This discomfort with racial discussions and implicit biases may result in barriers to opportunities for students.

“Recently, a student of color informed me that she had been discouraged by her counselor from taking an Advanced Placement course, with the counselor saying it might be too rigorous for her despite the fact that she had maintained an A/B average,” said Hutchings.

After five years of work, the school system plans to expand their equity plan across the district, continuing equity training sessions with teachers, administrators and stakeholders. Professional learning trainings include sessions about using literature to teach about Muslim and Arab cultures and working with immigrant families.

Additionally, the trainings will be geared towards ensuring staff ability to understand and interact with students of other cultures, and types of racism and advantages or disadvantages students may face. Some staff, such as those at Jefferson-Houston School, already began discussions on restorative practices over the summer during professional development trainings, according to school officials.

Restorative practices, a method of resolving conflicts between students and staff in schools, may be more prevalent in classrooms. Community-building circles, one of many restorative practices, are already used as a way to build a positive classroom community. Groups like Tenants and Workers United view it as an effective alternative to suspensions.

“I do think it would be beneficial to have restorative practices,” said Pozo, who is working on Operation Integration, an organization dedicated to education equity and immigration justice. “You’re addressing the root cause of the problem instead of making the assumption that they’re just a bad student and they should be punished.”

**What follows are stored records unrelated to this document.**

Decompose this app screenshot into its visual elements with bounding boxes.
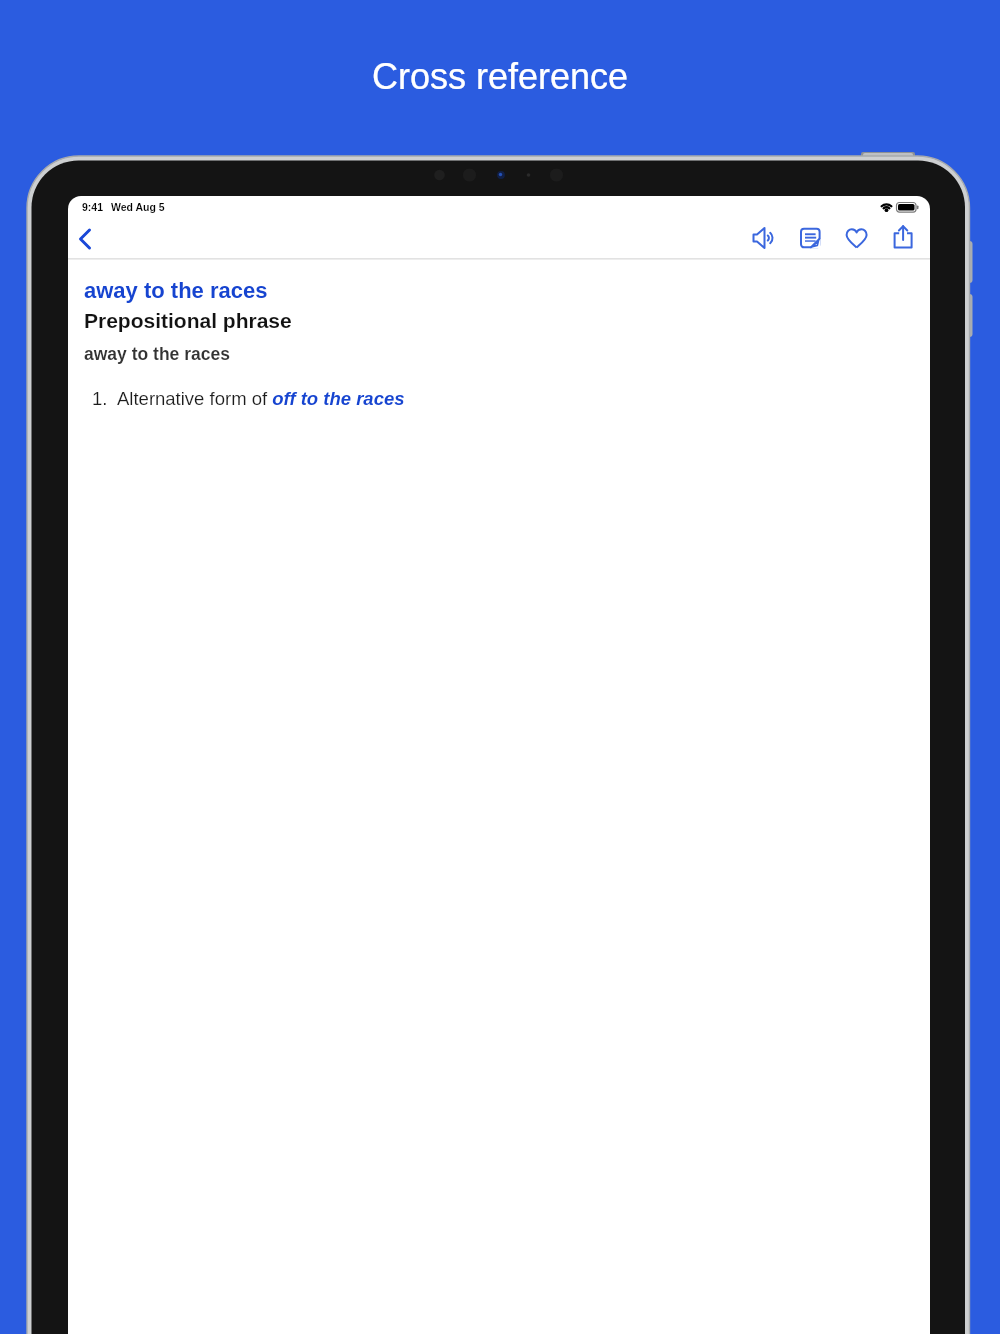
button[interactable] — [839, 221, 874, 256]
button[interactable] — [793, 221, 828, 256]
staticText: Wed Aug 5 — [111, 201, 165, 213]
button[interactable] — [886, 221, 921, 256]
button[interactable]: Alternative form of off to the races — [117, 388, 405, 409]
button[interactable] — [70, 222, 104, 256]
staticText: Cross reference — [0, 56, 1000, 96]
button[interactable] — [745, 221, 780, 256]
staticText: 9:41 — [82, 201, 104, 213]
button[interactable]: away to the races — [84, 278, 268, 303]
staticText: 1. — [92, 388, 108, 409]
staticText: Prepositional phrase — [84, 309, 292, 332]
staticText: away to the races — [84, 344, 230, 364]
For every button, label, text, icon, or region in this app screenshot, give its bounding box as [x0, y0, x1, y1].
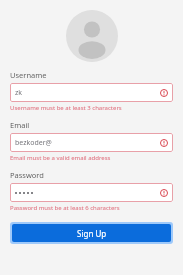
- staticText: Sign Up: [77, 228, 107, 239]
- other: Invalid input: [160, 139, 168, 147]
- staticText: zk: [15, 88, 23, 98]
- staticText: Password: [10, 170, 44, 180]
- staticText: Password must be at least 6 characters: [10, 204, 120, 212]
- button[interactable]: Sign Up: [12, 224, 171, 242]
- staticText: Email: [10, 120, 30, 130]
- button[interactable]: Invalid input: [10, 183, 173, 202]
- button[interactable]: zk: [10, 83, 173, 102]
- button[interactable]: bezkoder@: [10, 133, 173, 152]
- other: Invalid input: [160, 189, 168, 197]
- staticText: Email must be a valid email address: [10, 154, 111, 162]
- other: Invalid input: [160, 89, 168, 97]
- staticText: Username must be at least 3 characters: [10, 104, 122, 112]
- staticText: bezkoder@: [15, 138, 52, 148]
- staticText: Username: [10, 70, 47, 80]
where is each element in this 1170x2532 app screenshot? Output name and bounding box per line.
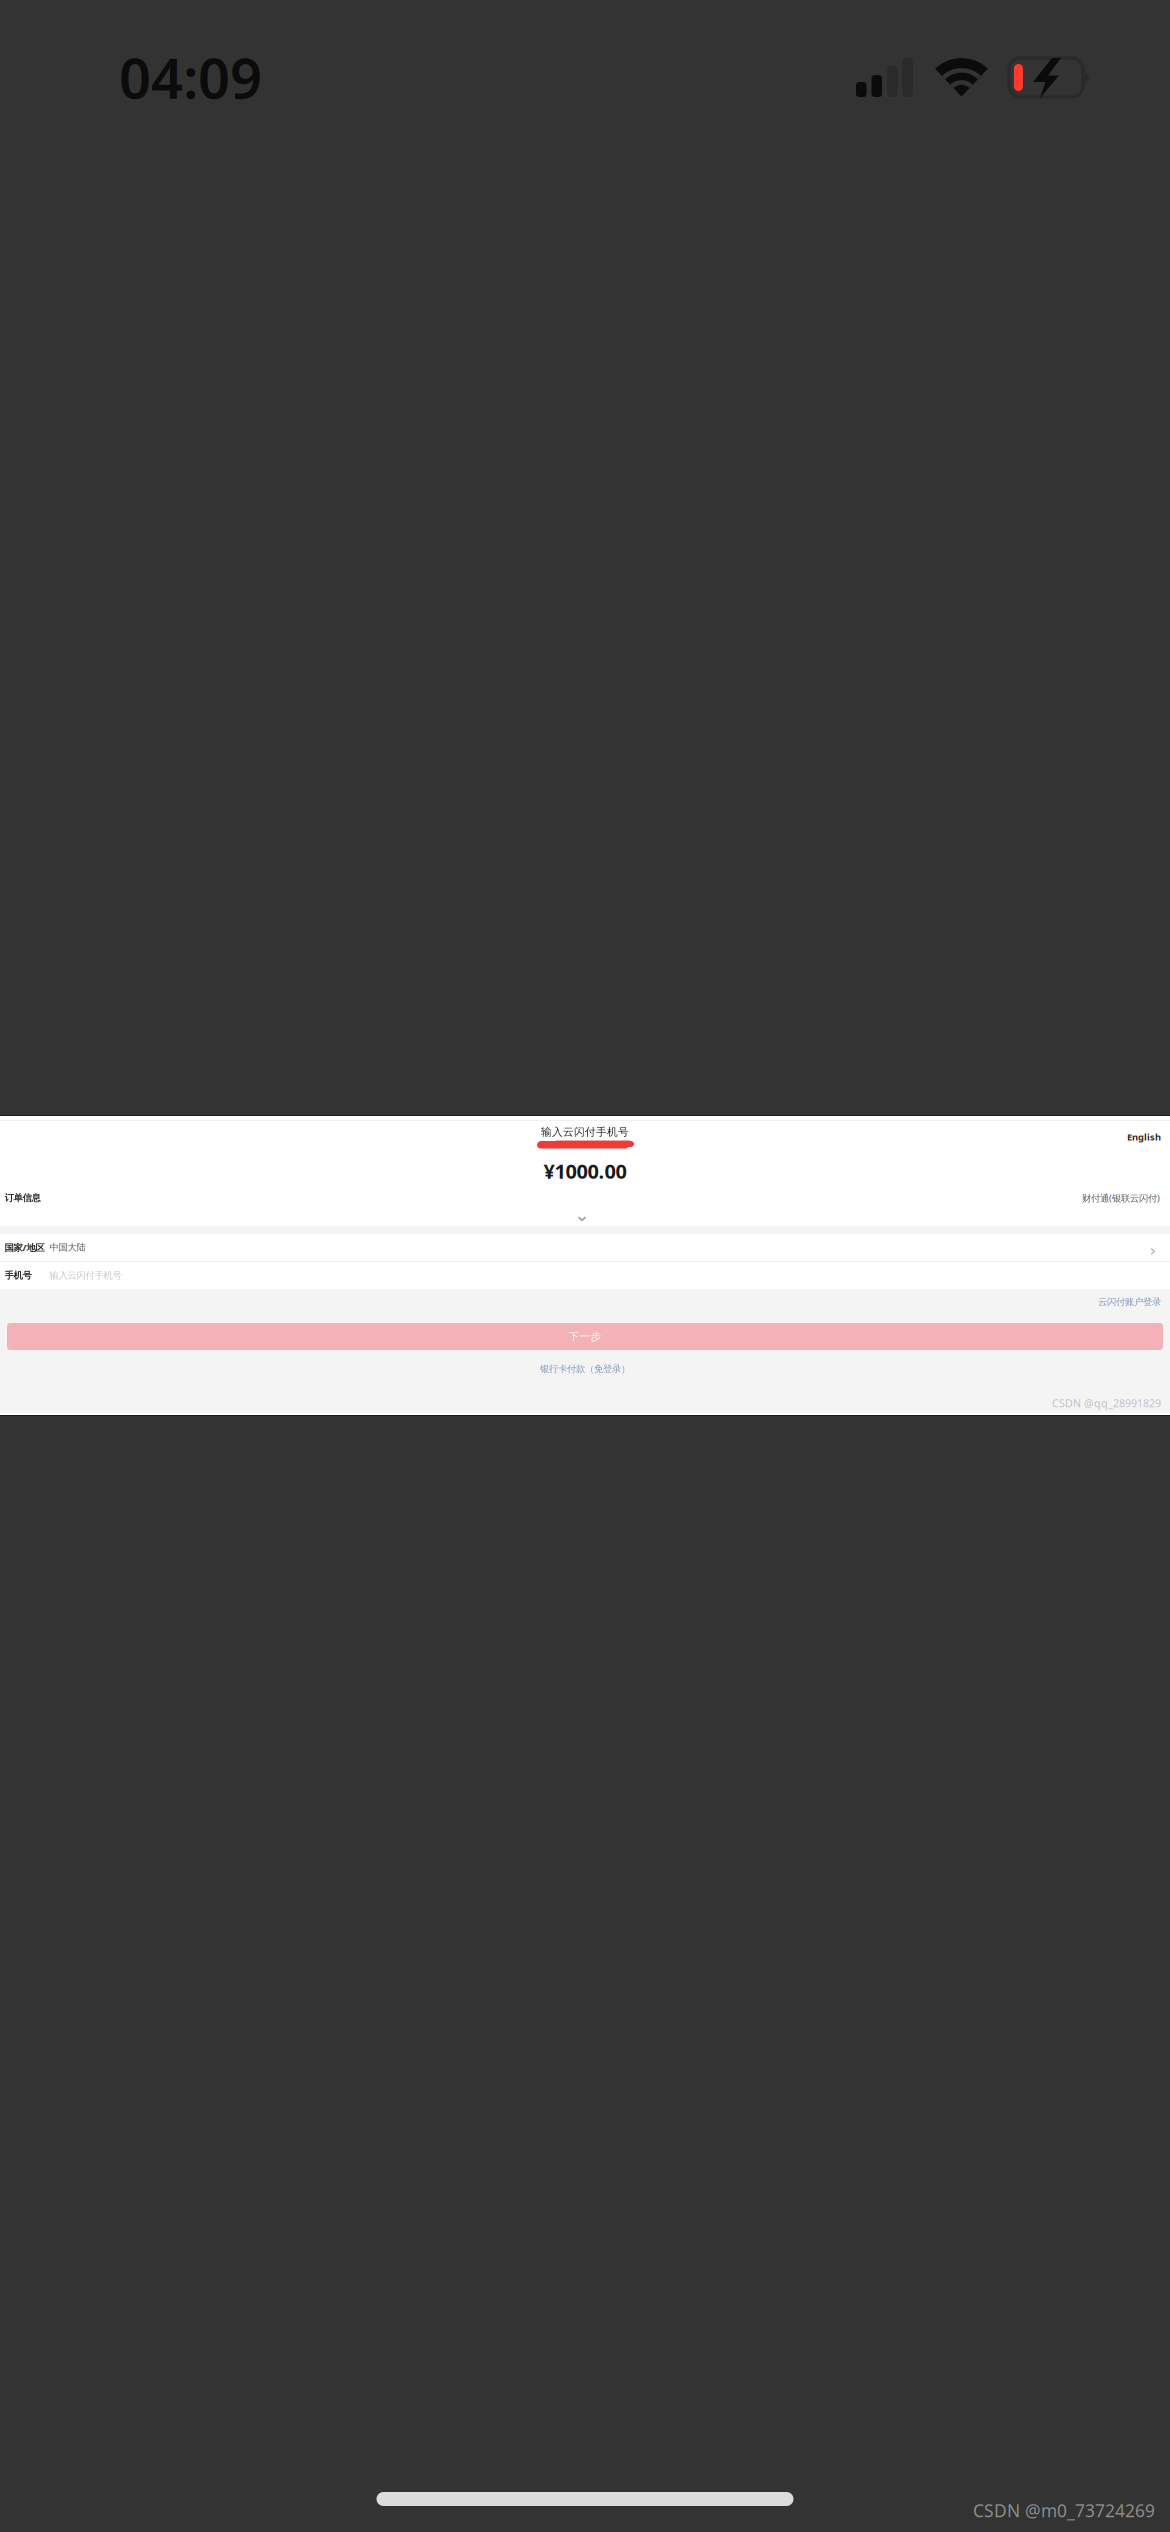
staticText: 国家/地区	[4, 1241, 44, 1254]
button[interactable]: English	[1127, 1130, 1170, 1144]
staticText: 云闪付账户登录	[1098, 1296, 1161, 1308]
staticText: 手机号	[4, 1270, 32, 1281]
staticText: English	[1127, 1131, 1161, 1143]
staticText: CSDN @m0_73724269	[973, 2499, 1155, 2522]
staticText: 银行卡付款（免登录）	[540, 1363, 630, 1375]
staticText: CSDN @qq_28991829	[1052, 1396, 1161, 1410]
staticText: 财付通(银联云闪付)	[1082, 1192, 1160, 1204]
staticText: 输入云闪付手机号	[541, 1125, 629, 1138]
button[interactable]: 云闪付账户登录	[1098, 1296, 1170, 1308]
staticText: 输入云闪付手机号	[50, 1270, 122, 1281]
staticText: 中国大陆	[50, 1242, 86, 1253]
button[interactable]: 展开订单信息	[0, 1216, 1164, 1222]
button[interactable]: 手机号	[0, 1262, 1170, 1289]
staticText: 下一步	[568, 1330, 602, 1343]
button[interactable]: 国家/地区	[0, 1234, 1170, 1261]
staticText: ¥1000.00	[544, 1158, 626, 1184]
staticText: 04:09	[119, 40, 262, 114]
button[interactable]: 银行卡付款（免登录）	[0, 1363, 1170, 1375]
staticText: 订单信息	[4, 1192, 40, 1204]
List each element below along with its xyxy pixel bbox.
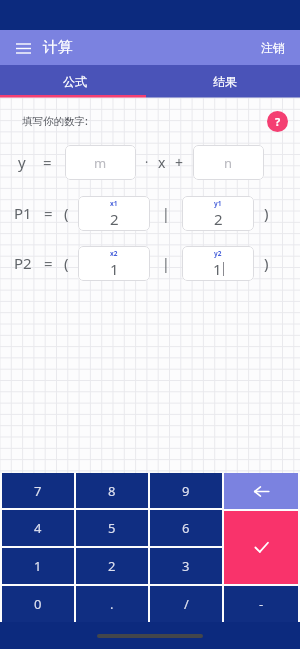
staticText: ( xyxy=(64,203,69,223)
button[interactable]: y2 xyxy=(182,246,254,281)
staticText: n xyxy=(224,154,233,172)
staticText: 1 xyxy=(34,557,42,575)
button[interactable]: Confirm xyxy=(224,511,298,584)
button[interactable]: 2 xyxy=(76,548,148,584)
button[interactable]: m xyxy=(65,145,136,180)
button[interactable]: 9 xyxy=(150,473,222,508)
button[interactable]: Backspace xyxy=(224,473,298,509)
staticText: · xyxy=(145,154,149,170)
staticText: = xyxy=(44,203,53,223)
staticText: 5 xyxy=(108,519,116,537)
button[interactable]: y1 xyxy=(182,196,254,231)
button[interactable]: 3 xyxy=(150,548,222,584)
staticText: m xyxy=(94,154,107,172)
staticText: 填写你的数字: xyxy=(22,114,88,128)
staticText: ) xyxy=(264,253,269,273)
button[interactable]: . xyxy=(76,586,148,622)
staticText: - xyxy=(259,595,264,613)
staticText: 9 xyxy=(182,482,190,500)
staticText: P2 xyxy=(14,253,32,273)
button[interactable]: / xyxy=(150,586,222,622)
staticText: = xyxy=(44,253,53,273)
staticText: 公式 xyxy=(63,74,87,89)
button[interactable]: 6 xyxy=(150,510,222,546)
button[interactable]: - xyxy=(224,586,298,622)
staticText: 1 xyxy=(213,259,222,279)
staticText: x xyxy=(158,153,166,172)
staticText: 3 xyxy=(182,557,190,575)
staticText: / xyxy=(184,595,189,613)
button[interactable]: 结果 xyxy=(150,65,300,98)
button[interactable]: 7 xyxy=(2,473,74,508)
staticText: ? xyxy=(275,114,281,129)
button[interactable]: n xyxy=(193,145,264,180)
staticText: 6 xyxy=(182,519,190,537)
button[interactable]: 注销 xyxy=(258,34,288,61)
button[interactable]: 公式 xyxy=(0,65,150,98)
staticText: | xyxy=(162,254,170,273)
staticText: 结果 xyxy=(213,74,237,89)
staticText: 8 xyxy=(108,482,116,500)
staticText: ) xyxy=(264,203,269,223)
staticText: 计算 xyxy=(43,38,73,57)
button[interactable]: 8 xyxy=(76,473,148,508)
staticText: 1 xyxy=(110,259,119,279)
staticText: . xyxy=(110,595,114,613)
staticText: 2 xyxy=(214,209,223,229)
staticText: ( xyxy=(64,253,69,273)
button[interactable]: x1 xyxy=(78,196,150,231)
button[interactable]: Menu xyxy=(12,37,34,59)
button[interactable]: 5 xyxy=(76,510,148,546)
staticText: 注销 xyxy=(261,40,285,55)
staticText: | xyxy=(162,204,170,223)
button[interactable]: 1 xyxy=(2,548,74,584)
staticText: x2 xyxy=(110,249,118,258)
staticText: = xyxy=(43,152,52,172)
staticText: + xyxy=(175,153,184,172)
staticText: y1 xyxy=(214,199,222,208)
button[interactable]: 0 xyxy=(2,586,74,622)
staticText: 2 xyxy=(110,209,119,229)
staticText: y xyxy=(18,152,26,172)
staticText: 7 xyxy=(34,482,42,500)
button[interactable]: 4 xyxy=(2,510,74,546)
staticText: P1 xyxy=(14,203,32,223)
button[interactable]: x2 xyxy=(78,246,150,281)
staticText: x1 xyxy=(110,199,118,208)
staticText: 4 xyxy=(34,519,42,537)
staticText: 2 xyxy=(108,557,116,575)
staticText: y2 xyxy=(214,249,222,258)
button[interactable]: Help xyxy=(267,111,288,132)
staticText: 0 xyxy=(34,595,42,613)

Tenants and Workers United, a community organization in Arlandria representing minorities and immigrants, has been campaigning for restorative practices at T.C. Williams for six years. The youth members and organizers are developing a new survey specifically for students to give their input on their experiences with restorative practices, and academic and emotional support for students. The survey would be shorter than the equity survey the school officials created, and would give a student-driven evaluation of each school’s community climate.

“Our young people feel that there needs to be more relationship building and they have been working to make sure that is key,” said Ingris Moran, lead organizer. “We want to create a survey that’s really easy to answer and isn’t 100 questions long.”

This winter, Tenants and Workers United will start meeting with school officials to develop this new survey on restorative practices for T.C. Williams, which may be integrated into the next division-wide racial equity audit this spring.

Meetings with the School Board will comprise mostly students, along with school staff, the Alexandria NAACP and other grassroots organizations,

“This assessment will have more student voice,” said Gregory Baldwin, the school system’s climate and culture coordinator. “We’re making strides towards ending this school-to-prison pipeline.”